TASK DESCRIPTION: Your answer should be the lines below from the one holding "CT mapping guide for solar battery homes" through the one holding "Act 5. Pg 021", copied exactly and with nothing else.

DATA PROVIDED:
-------

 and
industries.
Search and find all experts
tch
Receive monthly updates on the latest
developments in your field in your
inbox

-------

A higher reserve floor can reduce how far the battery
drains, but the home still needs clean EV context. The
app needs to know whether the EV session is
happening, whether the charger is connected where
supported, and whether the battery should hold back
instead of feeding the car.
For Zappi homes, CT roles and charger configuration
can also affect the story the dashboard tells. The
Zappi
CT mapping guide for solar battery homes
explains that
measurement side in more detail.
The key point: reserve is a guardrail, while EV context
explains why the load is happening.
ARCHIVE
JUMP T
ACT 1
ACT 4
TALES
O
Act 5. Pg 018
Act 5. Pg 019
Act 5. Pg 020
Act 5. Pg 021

-------

RESULT FOR THIS EXERCISE:
CT mapping guide for solar battery homes
explains that
measurement side in more detail.
The key point: reserve is a guardrail, while EV context
explains why the load is happening.
ARCHIVE
JUMP T
ACT 1
ACT 4
TALES
O
Act 5. Pg 018
Act 5. Pg 019
Act 5. Pg 020
Act 5. Pg 021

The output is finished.